Cristina González, president of the AMM, poses for a photo in Madrid, Spain, 5 April 2023. EFE/JAVIER LIZON

Spain’s midwives: the struggle for visibility and recognition

By Victoria Moreno-Gil

Madrid, May 4 (EFE).- Lack of personnel, poor working conditions and unqualified practices are the main challenges facing Spanish midwives, who are fighting for better recognition and visibility.

With just 6.1 professionals for every 10,000 patients, their situation is one of the most precarious in the European Union, where the average is 9.1, according to the Madrid Association of Midwives (AMM).

To mark the International Day of the Midwife that will be observed on Friday, Spanish midwives are denouncing the inability and lack of political will of Spain’s regional governments which have been “irresponsible and indifferent” to their claims, María Ángeles Rodríguez Rozalén, head of Institutional Relations at the Spanish Association of Midwives (AEM), tells Efe.

Cristina González, president of the AMM, speaks during an interview with EFE in Madrid, Spain, 5 April 2023. EFE/JAVIER LIZON

“The profession has paid a high price throughout history for having an absolute majority of women and also a small collective that, somehow, becomes invisible to those who represent us and are supposed to defend us,” she adds.

In the Community of Madrid, which along with Andalusia has the lowest average of midwives in the country, these professionals complain of a lack of training and personnel, saying it is impossible for them to be present in key areas where they are needed and, in most cases, have been replaced by nurses.

“What we demand is to perform the skills for which we have been trained. In hospitals, we want to occupy the floors where puerperal women are, where there are women admitted for pathological pregnancies,” says Cristina González, president of the AMM.

The problem also affects their remuneration within the public health system, where midwives only represent 5.1% of the total of nursing professionals working in primary care – 1,945 out of 38,016. Rodríguez Rozalén acknowledges that some midwives are, in fact, working as nurses because labor conditions “are shameful”.

Cristina González, president of the AMM, poses for a photo in Madrid, Spain, 5 April 2023. EFE/JAVIER LIZON

According to data provided by the AEM and AMM, there is only one professional for every 13,000 patients in Spanish Primary Care, which makes it impossible to attend every woman for the time they require and leads to ever-longer waiting lists. It is estimated that some 3,000 professionals would be needed to alleviate the situation. In Madrid alone, some 1,417 are required to ease the burden.

But, contrary to popular belief, the problem is not a lack of midwives – it is a lack of opportunity.

“In Madrid there are hundreds of unemployed midwives waiting for their phones to ring to start working, but there are no jobs created for them,” González says.

With an average of 12.5 midwives every 1,000 births – compared to the 25.9 every 1,000 births in the European Union – Spain is currently the third last country in the bloc regarding midwife rates.

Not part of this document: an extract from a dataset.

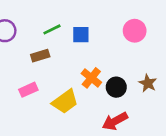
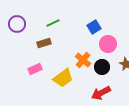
pink circle: (135, 31) -> (108, 44), moved
blue square: (81, 35) -> (94, 27), moved, turned -32

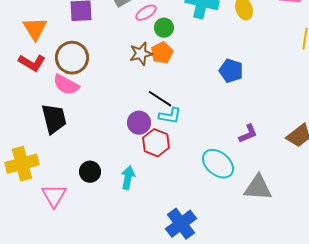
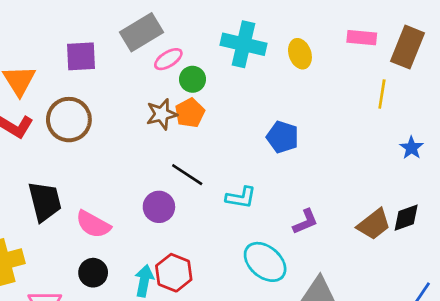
pink semicircle: (66, 85) -> (93, 224), moved
cyan L-shape: (170, 116) -> (241, 197), moved
red hexagon: (156, 143) -> (174, 273), moved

Several factors could explain these numbers in a country that, paradoxically, boasts about the quality of its public health system. One is the fact that many women don’t ask for these services because they are unaware of them.

“We are working hard to separate the figure of the midwife from pregnancy, childbirth and puerperium so that we are seen as what we really are: experts in women’s sexual and reproductive health who therefore should carry out affective-sexual education within the community and schools,” González explains.

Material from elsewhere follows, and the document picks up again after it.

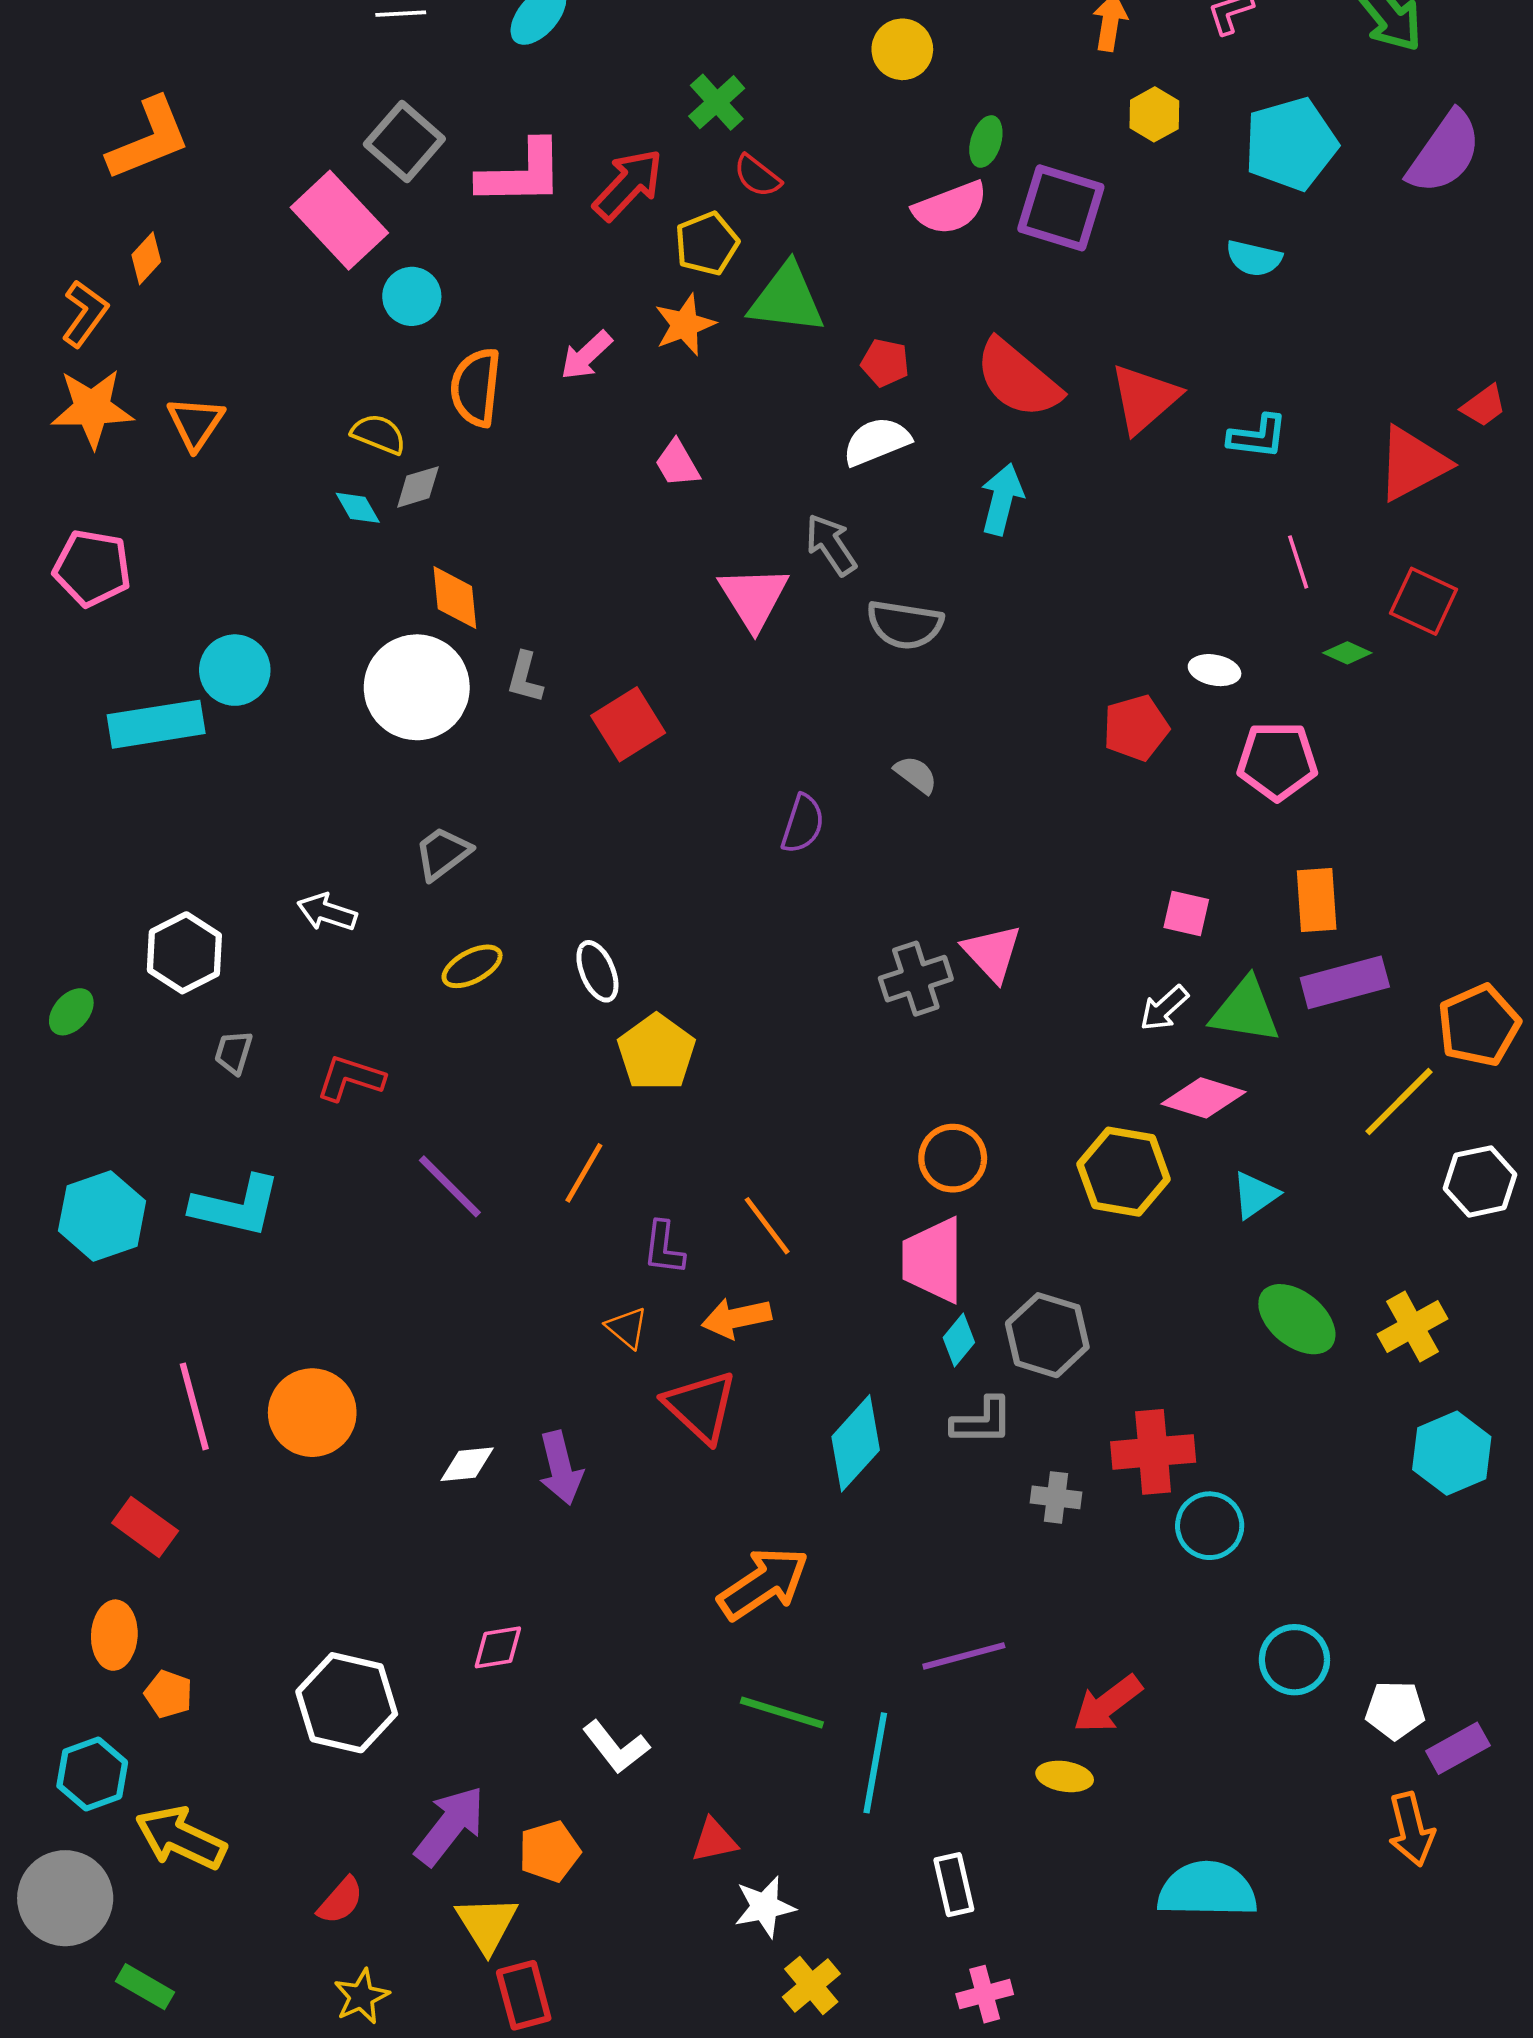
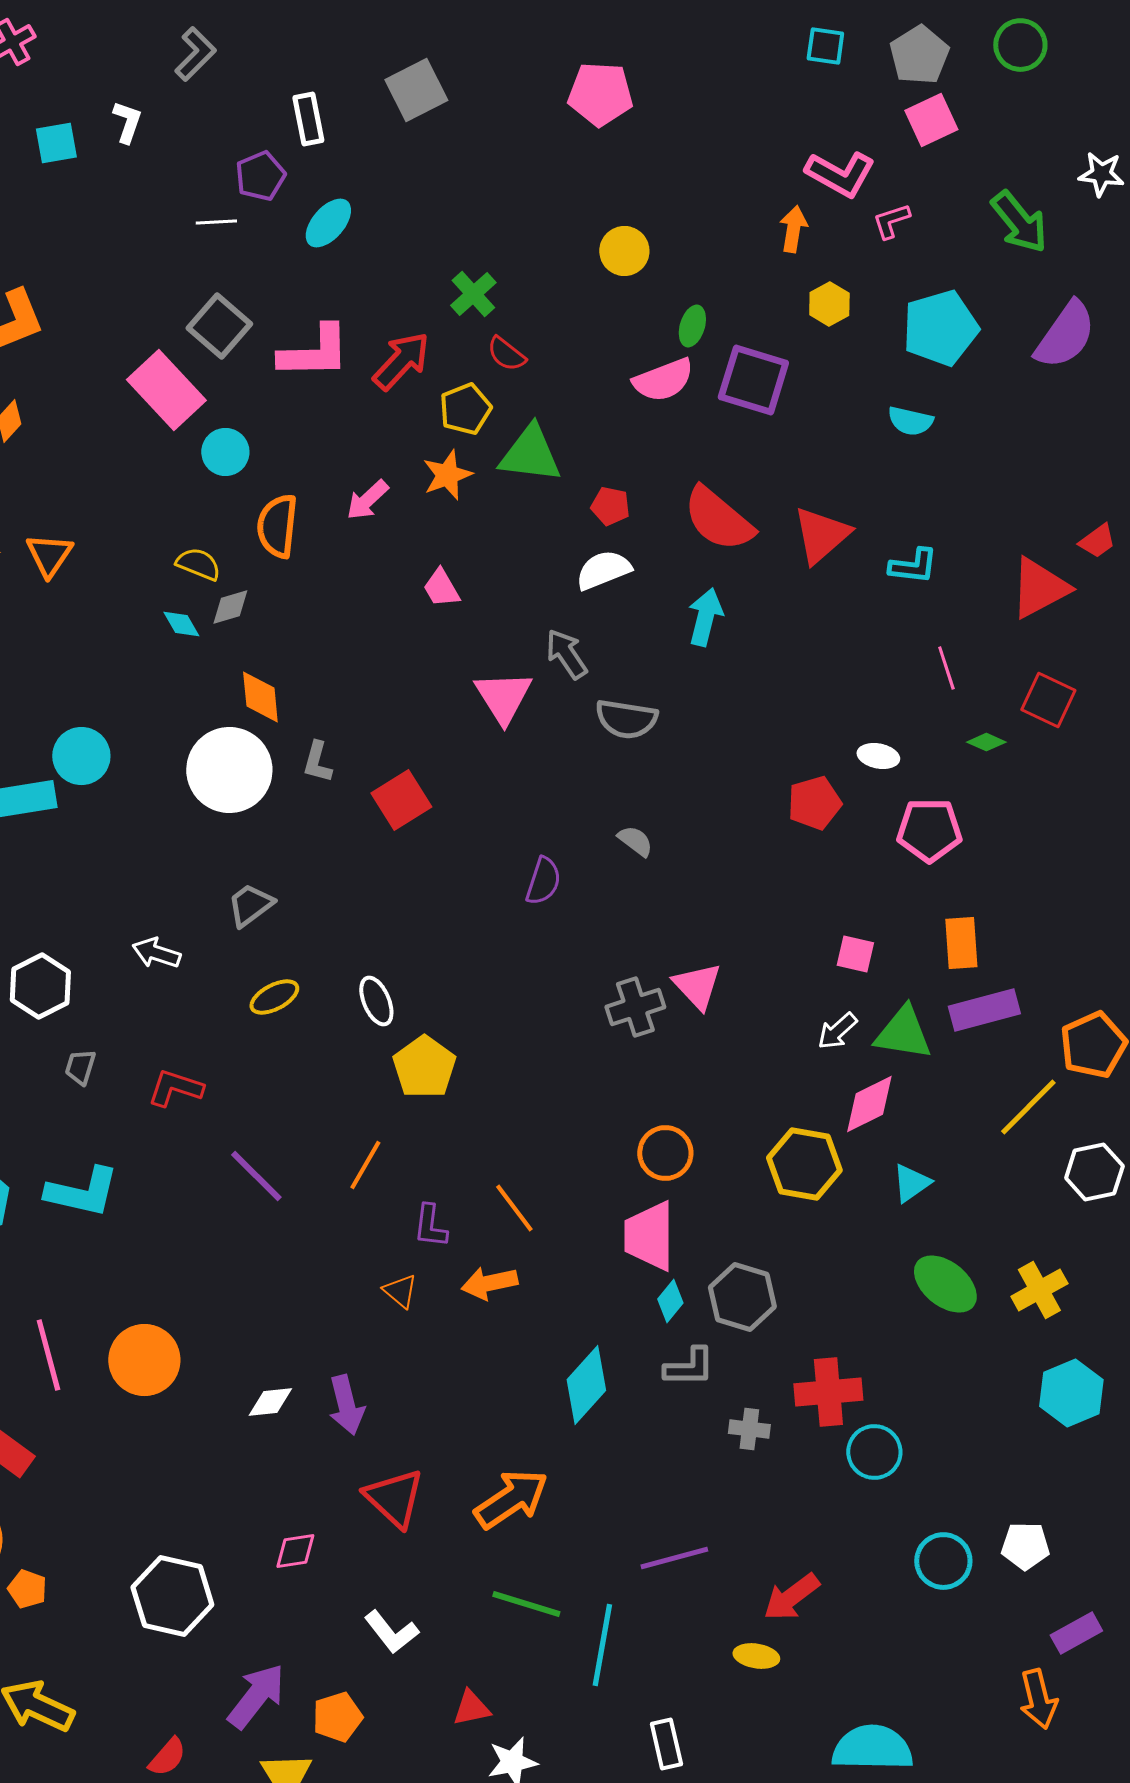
pink diamond: (1203, 1098) -> (869, 1104), turned -44
red triangle: (701, 1406) -> (394, 1498), moved
white pentagon: (1395, 1710) -> (1025, 1546), moved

However, things seem to be changing thanks to the new healthcare paradigm that puts women at the center of decision-making, according to Marta Rodríguez, a midwife who, together with two colleagues, launched the project Blomma from the private sector “to fill a gap and focus on the care that midwives can offer women during their sexual and reproductive life”.

“Our aim is to accompany women beyond maternity: during menarche, menopause… stages that are often invisible,” Rodríguez says.

Midwives in the public health system, meanwhile, continue their fight to close that gap.

“Women’s health sustains the world and must be nurtured by providing all kinds of resources to those policies aimed at it,” Rodríguez Rozalén concludes.